I wore things to hide my stomach, whether or not I thought they were pretty. My body was constantly changing sizes due to those conditions and I felt that I didn’t have an identity. I was just a blob. There came a time in my years of suffering that I noticed a change in the way that I looked at myself. Instead of seeing the weight gain I had, I saw myself as hundreds of pounds heavier. None of this was helped by the fact that doctors said I needed to lose weight and it would cure my chronic illnesses. It was validation to me that I was the person I saw in the mirror. I began to check my tummy in the mirror at least twenty times a day. I got into the routine of pulling up my shirt to see how it looked, yet I always saw the monster staring back at me.
What I didn’t know, was that I had actually developed Body Dysmorphic Disorder. Body Dysmorphia is defined as, “a mental disorder in which you can’t stop thinking about one or more perceived defects or flaws in your appearance — a flaw that, to others, is either minor or not observable. But you may feel so ashamed and anxious that you may avoid many social situations” (Body Dysmorphic Disorder). This definition is so true! For years, I hyper focused on how I looked to the point that I didn’t do anything else. It was so degrading and especially hard when chronic illnesses are thrown into the mix.

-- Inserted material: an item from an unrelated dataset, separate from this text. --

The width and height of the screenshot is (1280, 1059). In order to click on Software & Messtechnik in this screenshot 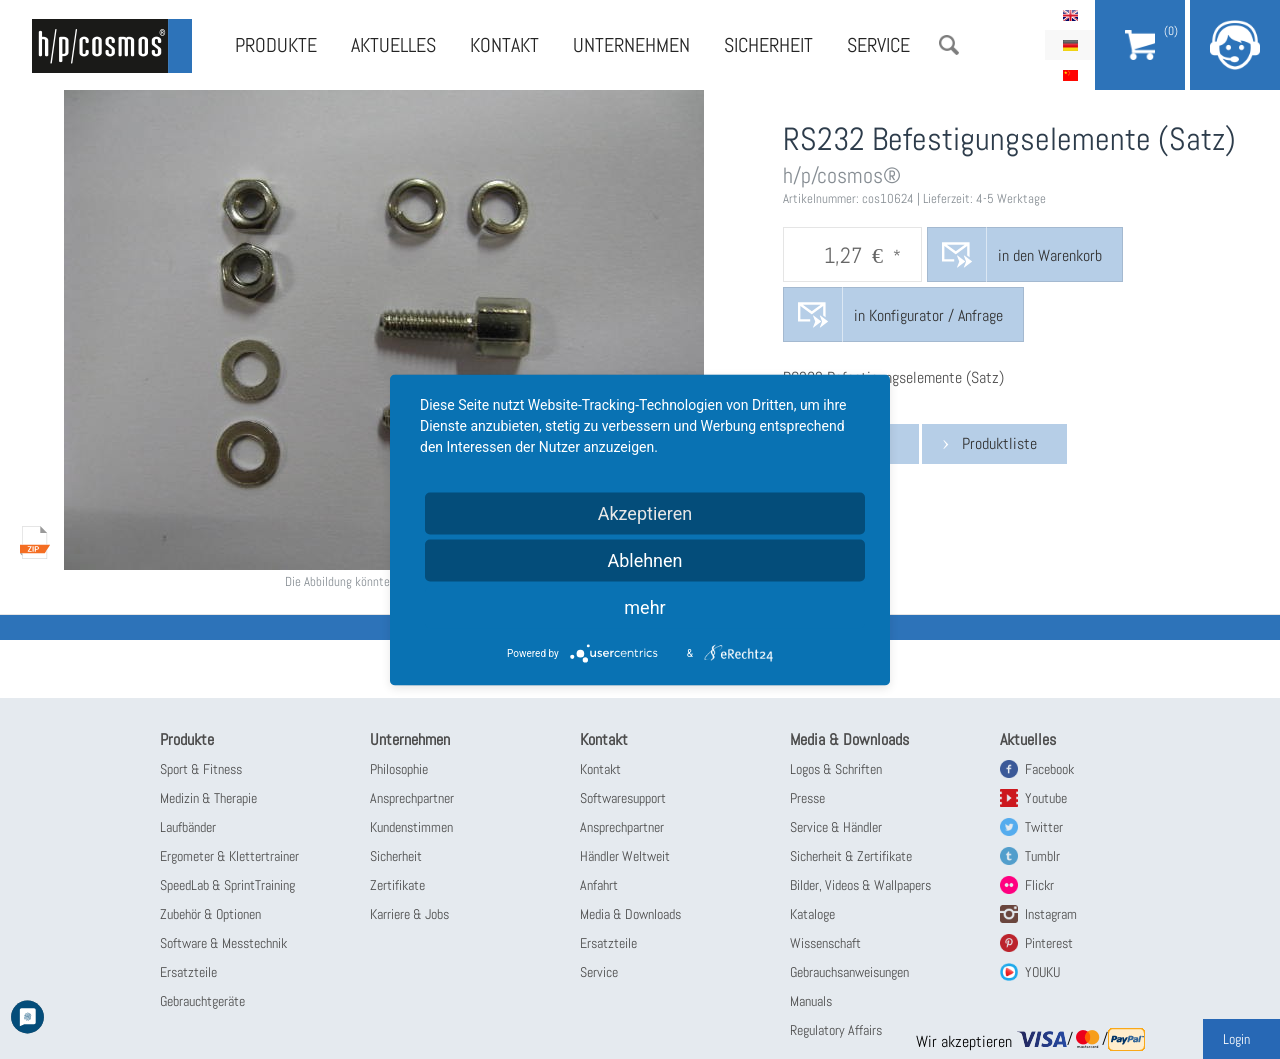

I can tell you though, that I don’t suffer from this condition today. As my illnesses continued to get worse, I had less and less energy. Very soon, it got to the point that I was bedbound. I stayed in this state for over a year. My body didn’t change, but my way of thinking did. I started to write articles for The Mighty about my conditions. The way that the stories were accepted by this community of like minded people was astounding. There were others writing in to relate to my article and they shared it everywhere. It not only gave me an outlet, but a group of people who understood me. I even went on to start my own blog to create a place of support for others dealing with similar things.
What happened though, is that this community started to show me who I was. They didn’t show me the monster that my brain liked to, but instead, they showed me love. The support, kindness, care, and love that I received and still am getting from this community helped me to love myself. It also showed me that there were so many others out there dealing with body-image issues. The power that I feel when I interact with these people is like no other. We get each other and are completely willing to support one another at the drop of a hat. These beautiful people taught me what love is.

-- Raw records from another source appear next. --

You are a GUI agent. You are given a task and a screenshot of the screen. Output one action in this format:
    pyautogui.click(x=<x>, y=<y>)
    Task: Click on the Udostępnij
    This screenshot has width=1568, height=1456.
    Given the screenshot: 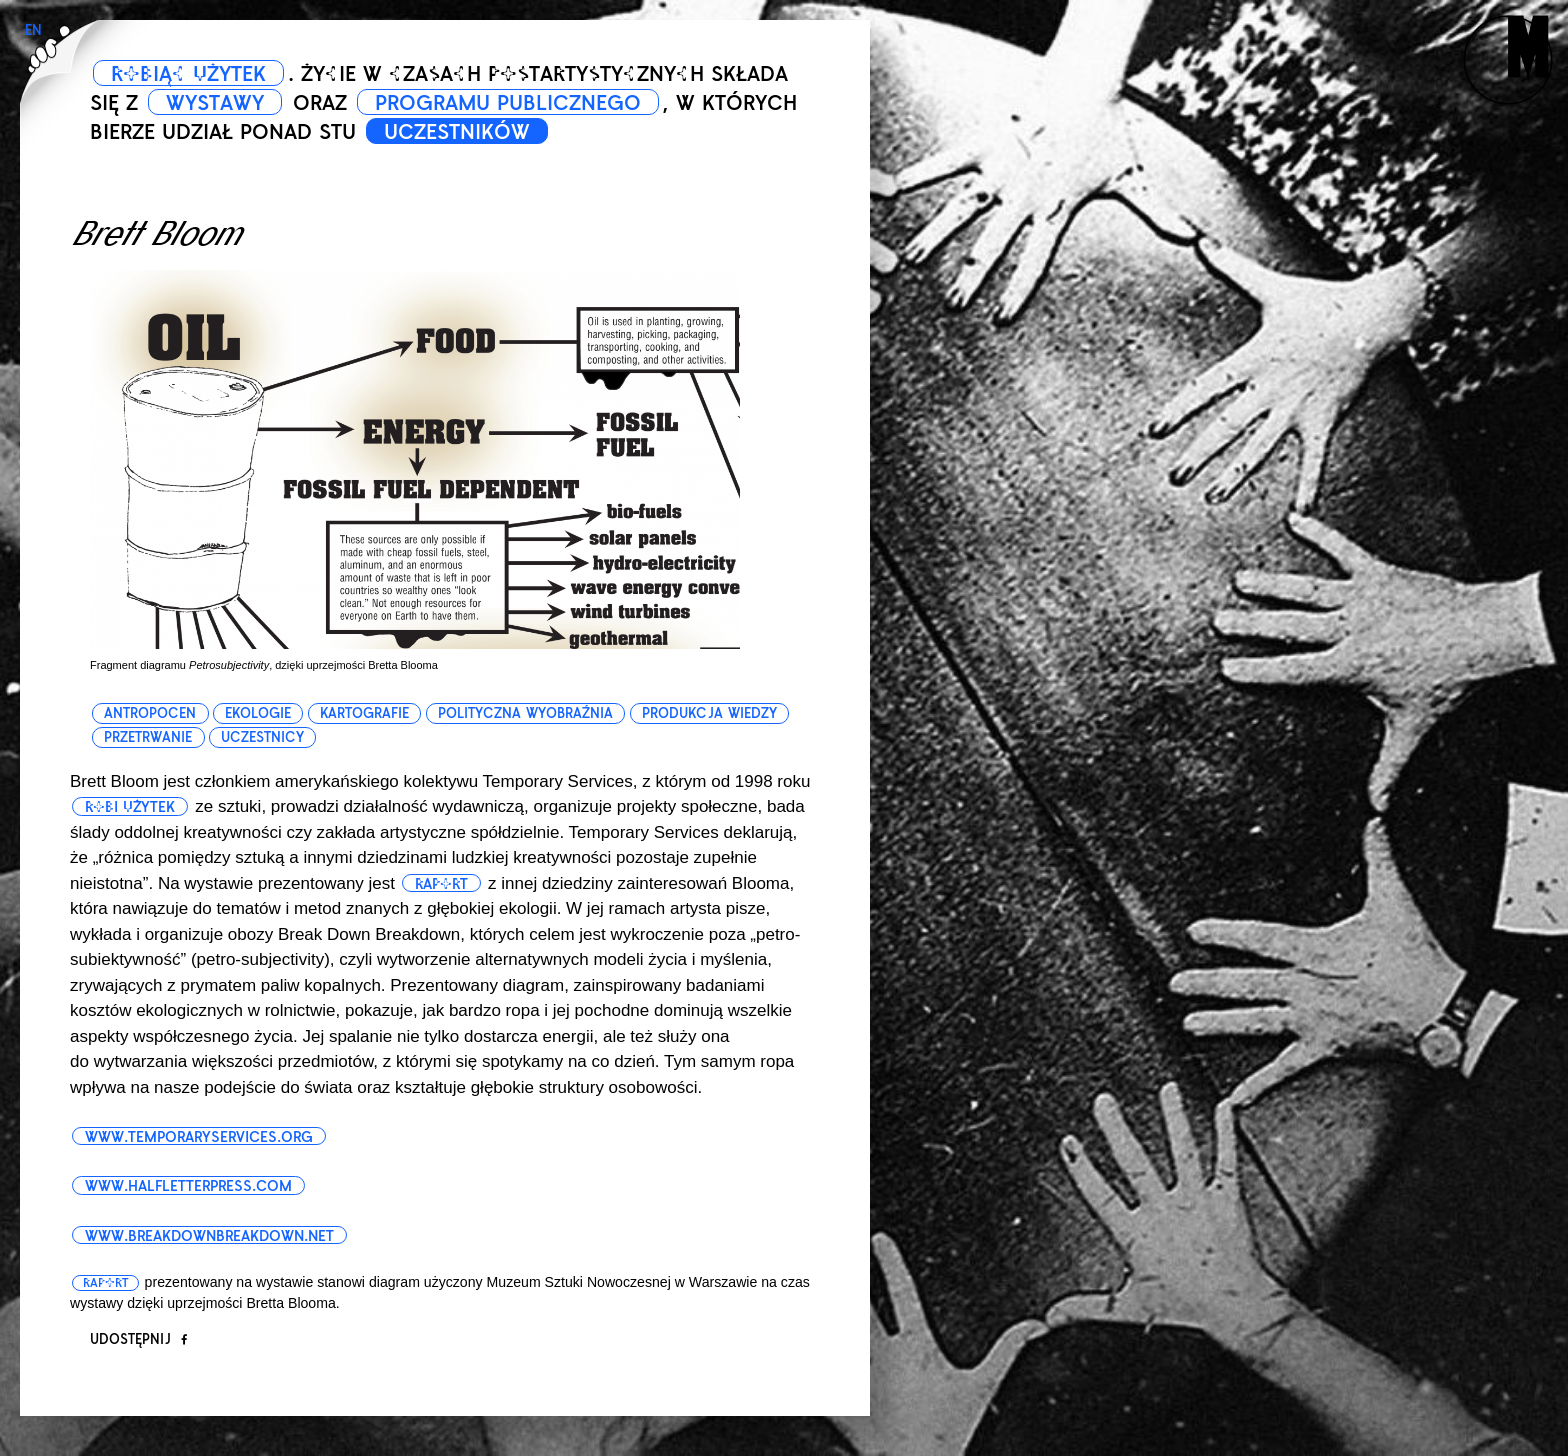 What is the action you would take?
    pyautogui.click(x=138, y=1339)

My message today to you all, is that you are not alone. It is so easy for our minds to isolate us when we are isolated ourselves. Reach out to others going through similar things, whether it be in person or online. The biggest way to cut through the cycle of negative thinking, is to support other people. You will get so much love in return. Being body positive is a complicated thing to do in today’s society. However, the bigger the amount of support behind you, all the more people will be there to catch you when you fall. As for me today, I love myself, inside and out. The only one who can create a standard for me, is well, me, and I say that I am more than good enough!